Source material:
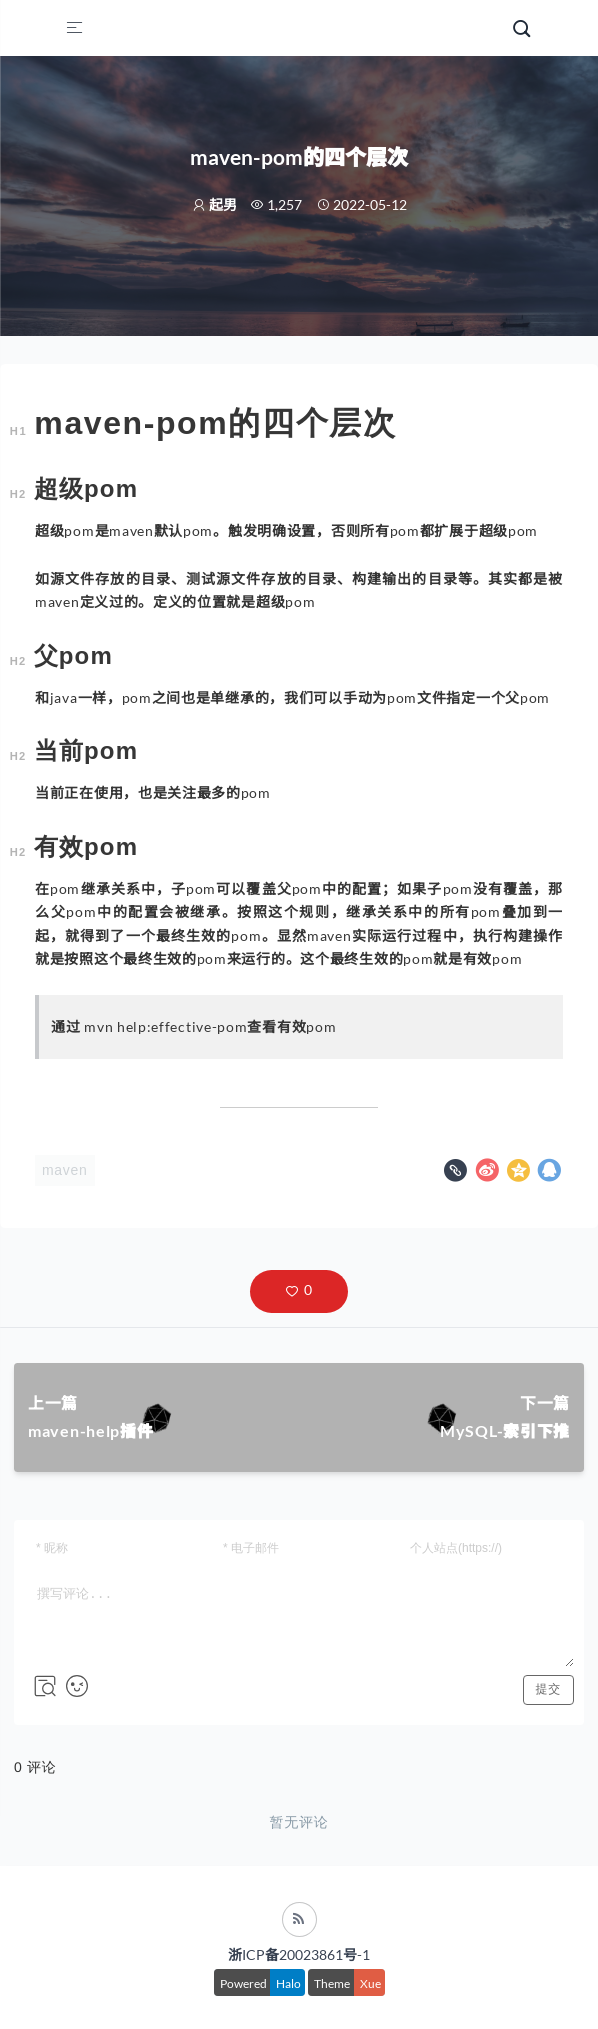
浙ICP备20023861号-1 (299, 1954)
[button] (299, 1291)
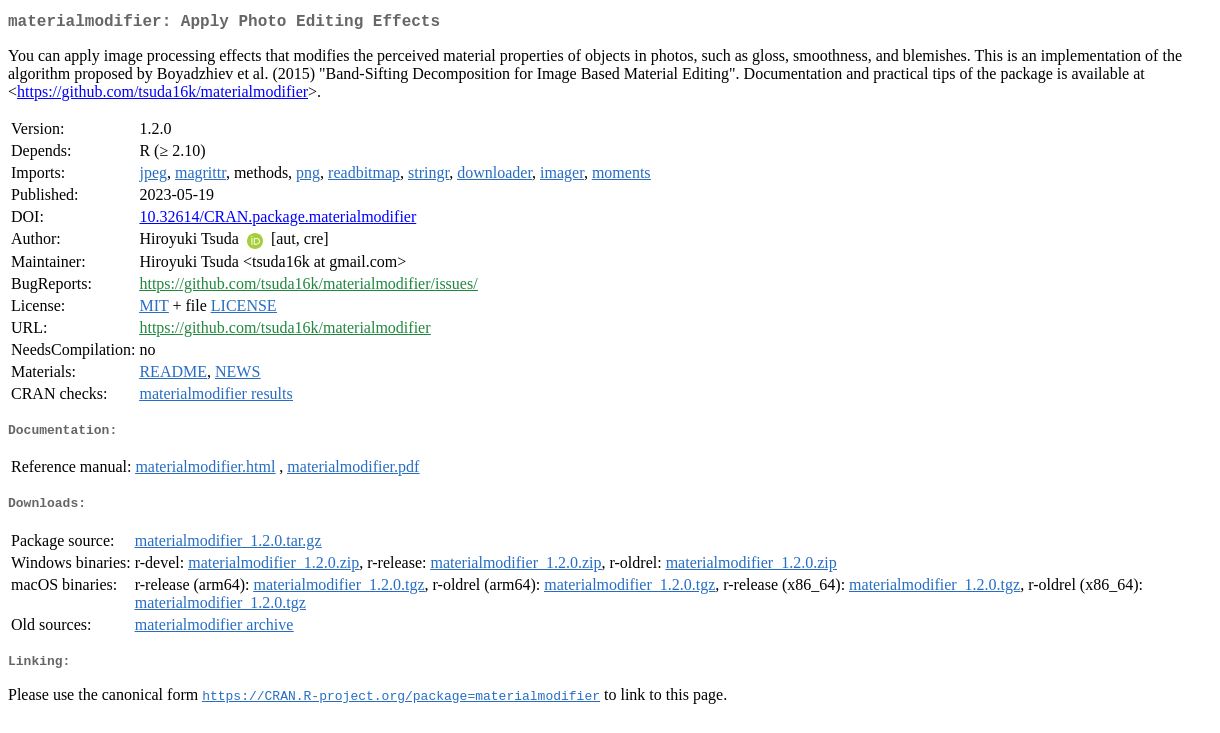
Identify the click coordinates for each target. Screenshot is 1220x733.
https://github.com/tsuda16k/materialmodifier (162, 95)
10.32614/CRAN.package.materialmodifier (277, 220)
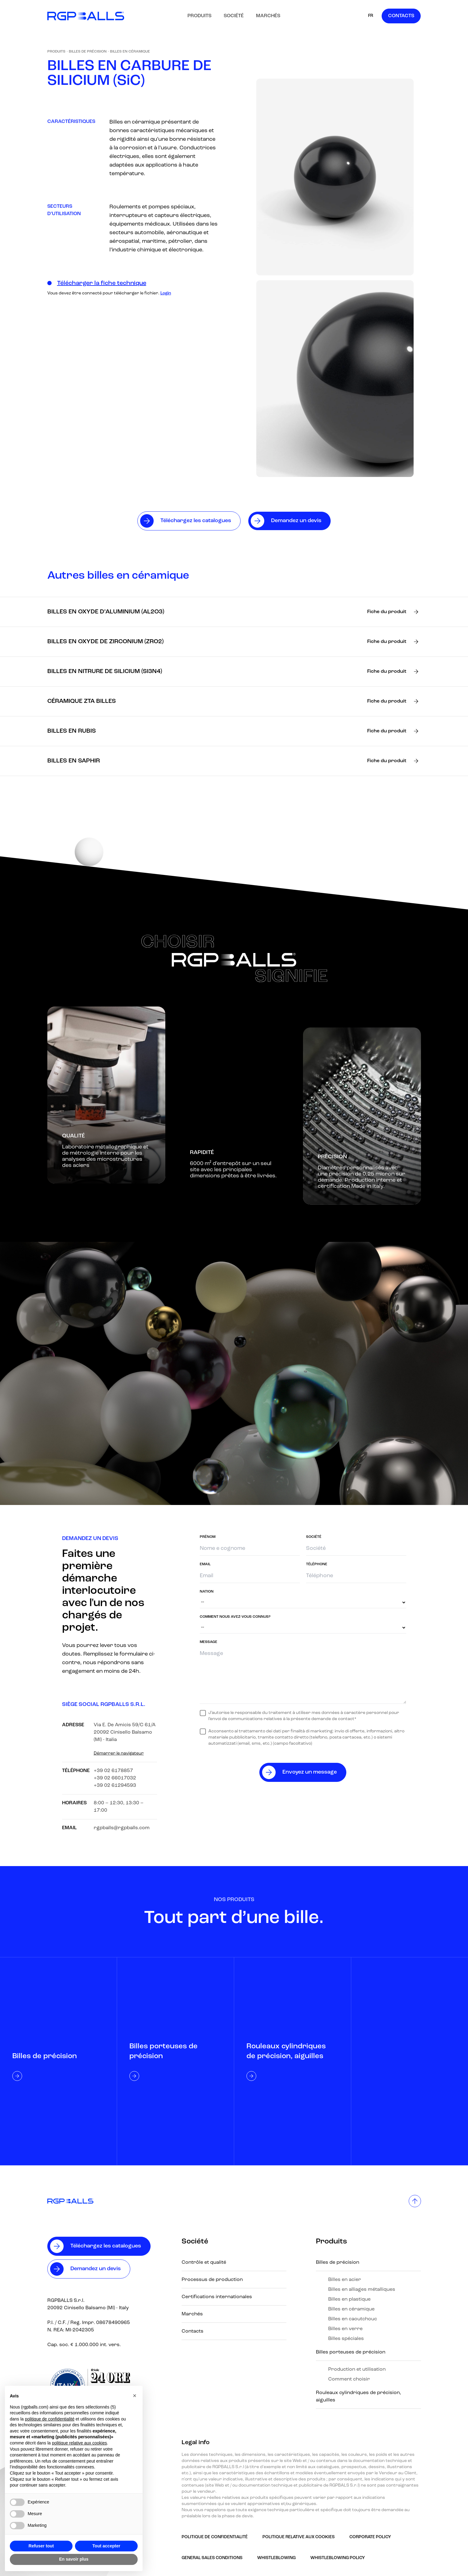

Assignment: Take the line containing "Identify the click" as the first line and the last line of the data above as the final one, and output exactly the lines between them, inclusive, with no pictures.

Result for this exercise:
Identify the click coordinates for each target. Screenshot is 1220x733.
https://github.com/tsuda16k/materialmodifier (162, 95)
10.32614/CRAN.package.materialmodifier (277, 220)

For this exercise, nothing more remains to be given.